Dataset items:
==============================

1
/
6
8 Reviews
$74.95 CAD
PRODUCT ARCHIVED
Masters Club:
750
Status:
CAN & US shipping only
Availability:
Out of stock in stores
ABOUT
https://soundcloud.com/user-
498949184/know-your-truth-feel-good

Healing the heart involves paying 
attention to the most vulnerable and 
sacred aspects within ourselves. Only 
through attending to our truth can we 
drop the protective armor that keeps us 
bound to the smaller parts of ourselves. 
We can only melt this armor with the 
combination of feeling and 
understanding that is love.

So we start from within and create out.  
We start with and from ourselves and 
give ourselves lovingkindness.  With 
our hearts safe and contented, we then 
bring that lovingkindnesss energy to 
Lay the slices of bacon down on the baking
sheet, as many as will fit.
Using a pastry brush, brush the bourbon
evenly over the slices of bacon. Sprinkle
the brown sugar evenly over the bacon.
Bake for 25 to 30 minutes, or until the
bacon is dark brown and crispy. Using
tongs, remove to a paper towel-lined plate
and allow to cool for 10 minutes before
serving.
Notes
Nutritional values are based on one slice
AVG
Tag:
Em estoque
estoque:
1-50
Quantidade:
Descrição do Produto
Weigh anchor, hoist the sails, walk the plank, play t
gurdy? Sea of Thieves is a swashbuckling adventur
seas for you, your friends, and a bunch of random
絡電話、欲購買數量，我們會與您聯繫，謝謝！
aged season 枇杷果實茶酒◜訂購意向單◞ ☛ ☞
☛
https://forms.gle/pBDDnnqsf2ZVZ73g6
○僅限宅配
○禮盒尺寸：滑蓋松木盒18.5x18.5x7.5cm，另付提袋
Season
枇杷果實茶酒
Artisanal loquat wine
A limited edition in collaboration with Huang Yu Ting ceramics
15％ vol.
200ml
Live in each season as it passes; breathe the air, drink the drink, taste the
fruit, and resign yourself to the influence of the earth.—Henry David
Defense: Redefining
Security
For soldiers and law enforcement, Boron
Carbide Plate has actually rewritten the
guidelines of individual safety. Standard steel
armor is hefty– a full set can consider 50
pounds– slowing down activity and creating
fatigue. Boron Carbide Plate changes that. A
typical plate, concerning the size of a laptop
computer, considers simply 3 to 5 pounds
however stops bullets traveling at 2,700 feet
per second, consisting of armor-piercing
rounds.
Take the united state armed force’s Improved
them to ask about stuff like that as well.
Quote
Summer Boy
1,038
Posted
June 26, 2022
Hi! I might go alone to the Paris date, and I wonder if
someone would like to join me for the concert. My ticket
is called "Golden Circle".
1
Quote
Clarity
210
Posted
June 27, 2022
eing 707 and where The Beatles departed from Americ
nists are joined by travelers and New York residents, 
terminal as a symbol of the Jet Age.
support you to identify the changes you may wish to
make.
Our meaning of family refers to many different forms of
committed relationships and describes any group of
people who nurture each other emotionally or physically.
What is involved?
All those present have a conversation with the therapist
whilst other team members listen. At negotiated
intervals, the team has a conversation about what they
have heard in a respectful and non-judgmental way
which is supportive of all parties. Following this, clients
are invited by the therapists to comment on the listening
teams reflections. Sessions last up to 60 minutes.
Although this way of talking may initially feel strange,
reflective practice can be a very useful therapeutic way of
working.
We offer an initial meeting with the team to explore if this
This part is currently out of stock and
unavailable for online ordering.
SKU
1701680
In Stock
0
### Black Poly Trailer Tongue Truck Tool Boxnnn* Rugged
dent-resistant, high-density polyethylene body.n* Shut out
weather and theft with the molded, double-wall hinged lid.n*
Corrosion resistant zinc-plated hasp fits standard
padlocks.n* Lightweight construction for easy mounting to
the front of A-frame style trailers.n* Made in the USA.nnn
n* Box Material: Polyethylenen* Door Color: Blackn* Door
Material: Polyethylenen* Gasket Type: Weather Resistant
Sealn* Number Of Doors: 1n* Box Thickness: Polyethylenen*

==============================

Your goal: An accurate, complete transcription of the records above is needed.

Answer space:
1
/
6
8 Reviews
$74.95 CAD
PRODUCT ARCHIVED
Masters Club:
750
Status:
CAN & US shipping only
Availability:
Out of stock in stores
ABOUT
https://soundcloud.com/user-
498949184/know-your-truth-feel-good

Healing the heart involves paying 
attention to the most vulnerable and 
sacred aspects within ourselves. Only 
through attending to our truth can we 
drop the protective armor that keeps us 
bound to the smaller parts of ourselves. 
We can only melt this armor with the 
combination of feeling and 
understanding that is love.

So we start from within and create out.  
We start with and from ourselves and 
give ourselves lovingkindness.  With 
our hearts safe and contented, we then 
bring that lovingkindnesss energy to 
Lay the slices of bacon down on the baking
sheet, as many as will fit.
Using a pastry brush, brush the bourbon
evenly over the slices of bacon. Sprinkle
the brown sugar evenly over the bacon.
Bake for 25 to 30 minutes, or until the
bacon is dark brown and crispy. Using
tongs, remove to a paper towel-lined plate
and allow to cool for 10 minutes before
serving.
Notes
Nutritional values are based on one slice
AVG
Tag:
Em estoque
estoque:
1-50
Quantidade:
Descrição do Produto
Weigh anchor, hoist the sails, walk the plank, play t
gurdy? Sea of Thieves is a swashbuckling adventur
seas for you, your friends, and a bunch of random
絡電話、欲購買數量，我們會與您聯繫，謝謝！
aged season 枇杷果實茶酒◜訂購意向單◞ ☛ ☞
☛
https://forms.gle/pBDDnnqsf2ZVZ73g6
○僅限宅配
○禮盒尺寸：滑蓋松木盒18.5x18.5x7.5cm，另付提袋
Season
枇杷果實茶酒
Artisanal loquat wine
A limited edition in collaboration with Huang Yu Ting ceramics
15％ vol.
200ml
Live in each season as it passes; breathe the air, drink the drink, taste the
fruit, and resign yourself to the influence of the earth.—Henry David
Defense: Redefining
Security
For soldiers and law enforcement, Boron
Carbide Plate has actually rewritten the
guidelines of individual safety. Standard steel
armor is hefty– a full set can consider 50
pounds– slowing down activity and creating
fatigue. Boron Carbide Plate changes that. A
typical plate, concerning the size of a laptop
computer, considers simply 3 to 5 pounds
however stops bullets traveling at 2,700 feet
per second, consisting of armor-piercing
rounds.
Take the united state armed force’s Improved
them to ask about stuff like that as well.
Quote
Summer Boy
1,038
Posted
June 26, 2022
Hi! I might go alone to the Paris date, and I wonder if
someone would like to join me for the concert. My ticket
is called "Golden Circle".
1
Quote
Clarity
210
Posted
June 27, 2022
eing 707 and where The Beatles departed from Americ
nists are joined by travelers and New York residents, 
terminal as a symbol of the Jet Age.
support you to identify the changes you may wish to
make.
Our meaning of family refers to many different forms of
committed relationships and describes any group of
people who nurture each other emotionally or physically.
What is involved?
All those present have a conversation with the therapist
whilst other team members listen. At negotiated
intervals, the team has a conversation about what they
have heard in a respectful and non-judgmental way
which is supportive of all parties. Following this, clients
are invited by the therapists to comment on the listening
teams reflections. Sessions last up to 60 minutes.
Although this way of talking may initially feel strange,
reflective practice can be a very useful therapeutic way of
working.
We offer an initial meeting with the team to explore if this
This part is currently out of stock and
unavailable for online ordering.
SKU
1701680
In Stock
0
### Black Poly Trailer Tongue Truck Tool Boxnnn* Rugged
dent-resistant, high-density polyethylene body.n* Shut out
weather and theft with the molded, double-wall hinged lid.n*
Corrosion resistant zinc-plated hasp fits standard
padlocks.n* Lightweight construction for easy mounting to
the front of A-frame style trailers.n* Made in the USA.nnn
n* Box Material: Polyethylenen* Door Color: Blackn* Door
Material: Polyethylenen* Gasket Type: Weather Resistant
Sealn* Number Of Doors: 1n* Box Thickness: Polyethylenen*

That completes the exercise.